A survey of concrete risks derived from Artificial Intelligence

Guillem Bas; Roberto Tinoco; Jaime Sevilla; Mónica Ulloa; JorgeTorresC

This is a linkpost for https://riesgoscatastroficosglobales.com/articulos/encuesta-de-riesgos-concretos-derivados-de-la-inteligencia-artificial

Riesgos Catastróficos Globales has conducted a literature review and an expert elicitation exercise^[1] to categorize concrete risks associated with Artificial Intelligence (AI).

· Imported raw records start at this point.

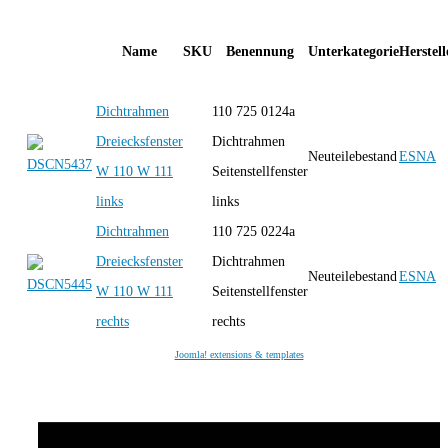
Name
SKU
Benennung
Unterkategorie
Herstell
Dichtrahmen
110 725 0124a
Dreiecksfenster
Dichtrahmen
Neuteilebestand
ESNA
W 110 W 111
Seitenstellfenster
links
links
Dichtrahmen
110 725 0224a
Dreiecksfenster
Dichtrahmen
Neuteilebestand
ESNA
W 110 W 111
Seitenstellfenster
rechts
rechts
Joomla! extensions & templates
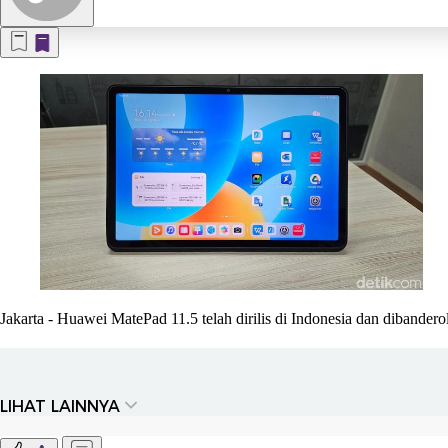
Jakarta
- Huawei MatePad 11.5 telah dirilis di Indonesia dan dibandero
LIHAT LAINNYA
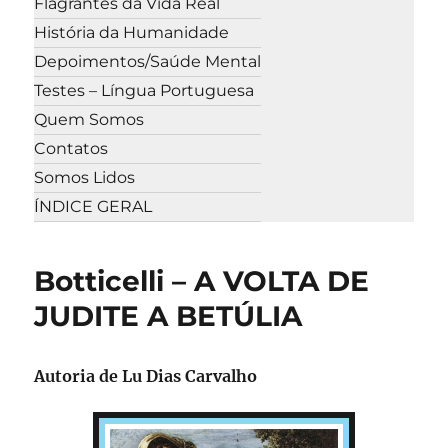
Flagrantes da Vida Real
História da Humanidade
Depoimentos/Saúde Mental
Testes – Língua Portuguesa
Quem Somos
Contatos
Somos Lidos
ÍNDICE GERAL
Botticelli – A VOLTA DE
JUDITE A BETÚLIA
Autoria de Lu Dias Carvalho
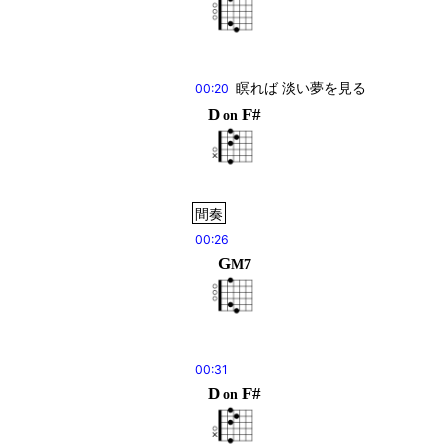
瞑れば 淡い夢を見る
00:20
D
F#
on
間奏
00:26
G
M7
00:31
D
F#
on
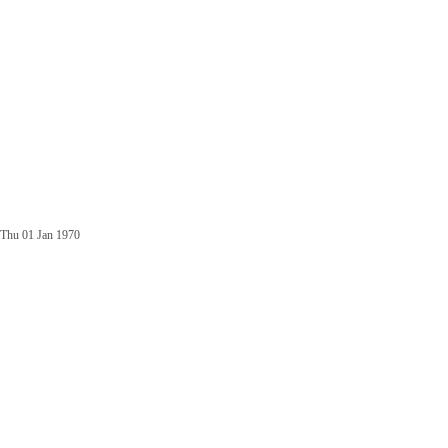
Thu 01 Jan 1970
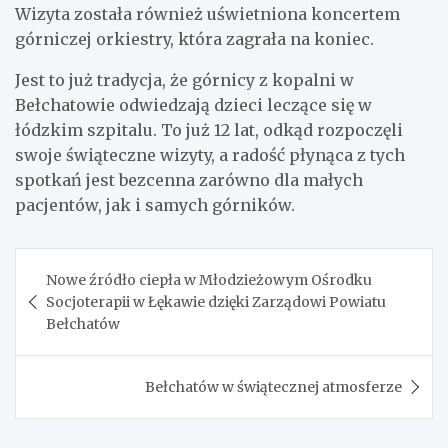
Wizyta została również uświetniona koncertem
górniczej orkiestry, która zagrała na koniec.
Jest to już tradycja, że górnicy z kopalni w
Bełchatowie odwiedzają dzieci leczące się w
łódzkim szpitalu. To już 12 lat, odkąd rozpoczęli
swoje świąteczne wizyty, a radość płynąca z tych
spotkań jest bezcenna zarówno dla małych
pacjentów, jak i samych górników.
Nawigacja
Nowe źródło ciepła w Młodzieżowym Ośrodku
wpisu
Socjoterapii w Łękawie dzięki Zarządowi Powiatu
Bełchatów
Bełchatów w świątecznej atmosferze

This is part of our ongoing work on the implementation of the EU AI Act in Spain.

Here we present a short overview of the risks we have found. This is meant to be a mental framework for policymakers to consider when developing AI policies, but we think it might also be useful to incentivize discussion within the community. Please feel free to leave your thoughts as comments!

To facilitate comprehension, we have split the identified risks into two categories: adversarial and structural risks. Adversarial risks are those caused by the direct action of an agent, be it rogue groups, state actors, or misaligned AI. Structural risks are those derived from the wide-scale or high-impact deployment of AI, with diffuse causes.

The distinction builds upon the categorization between accidents, misuse, and structural risks (Zwetsloot & Dafoe, 2019). We preferred to merge the first two because we considered there was not always a clear difference in how accidents (AI misalignment) and misuses (humans exploiting an AI system to cause harm) materialize as specific threats^[2].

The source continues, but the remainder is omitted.